Again, like most members of the photographic profession, I am looking back through old images of mine to remind myself what it is about the job and making the pictures that I love so much. I’ve also been looking through some of the hundreds of photographic books that line the shelves in my home and it has taken almost no time at all to re-affirm what I already knew:

I need people in pictures to make them interesting to me 95% of the time. Another 3% features human activities with no people apparent, 1% is about animals and the final 1% is made up of the rest.

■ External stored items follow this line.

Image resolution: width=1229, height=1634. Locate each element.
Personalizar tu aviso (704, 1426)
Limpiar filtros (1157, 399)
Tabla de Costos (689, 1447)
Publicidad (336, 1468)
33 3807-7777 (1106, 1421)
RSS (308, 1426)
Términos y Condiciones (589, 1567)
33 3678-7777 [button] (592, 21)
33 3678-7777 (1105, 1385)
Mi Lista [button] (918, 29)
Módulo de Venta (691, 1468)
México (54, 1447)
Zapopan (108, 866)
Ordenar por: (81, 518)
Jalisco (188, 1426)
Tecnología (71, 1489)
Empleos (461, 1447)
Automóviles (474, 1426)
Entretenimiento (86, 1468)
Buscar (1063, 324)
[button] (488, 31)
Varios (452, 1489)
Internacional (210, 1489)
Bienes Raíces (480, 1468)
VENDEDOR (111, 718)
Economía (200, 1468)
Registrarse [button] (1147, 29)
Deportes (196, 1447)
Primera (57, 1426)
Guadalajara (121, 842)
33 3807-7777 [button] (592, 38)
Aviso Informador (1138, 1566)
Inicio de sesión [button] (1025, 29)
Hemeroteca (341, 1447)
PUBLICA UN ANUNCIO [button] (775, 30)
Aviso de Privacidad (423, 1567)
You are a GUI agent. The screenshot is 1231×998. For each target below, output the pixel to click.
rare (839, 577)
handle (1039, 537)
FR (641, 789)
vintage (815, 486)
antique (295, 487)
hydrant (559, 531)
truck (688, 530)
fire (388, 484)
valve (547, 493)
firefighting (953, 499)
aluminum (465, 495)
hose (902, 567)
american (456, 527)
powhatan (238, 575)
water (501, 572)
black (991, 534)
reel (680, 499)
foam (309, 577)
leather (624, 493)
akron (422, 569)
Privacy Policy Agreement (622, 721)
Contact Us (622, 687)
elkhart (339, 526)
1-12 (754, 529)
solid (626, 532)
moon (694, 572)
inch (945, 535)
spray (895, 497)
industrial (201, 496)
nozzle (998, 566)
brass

That doesn’t come as much of a surprise to me but, try as I might, I cannot get excited about straight landscapes and buildings don’t work for me either. Don’t get me wrong, I can appreciate the skills involved in a great photograph of places and inanimate objects but it is incredibly rarely that they make my heart sing in the way that even quite average people photographs can. So as I sit here with a catalogue of my own work in front of me I can see why I have enjoyed my career so far so much – it has mostly been about people and about human interaction. It has been about the good, bad and downright ugly things we have done to the world and its population and I cannot wait to get my cameras back out (other than to give them a thorough clean which I’ve already done) and get back out there. I will be interested to see whether social distancing and the lockdown that are becoming second nature change the way that I shoot. Actually, it’s not just that I’ll be interested – the wait is going to be necessary but painful.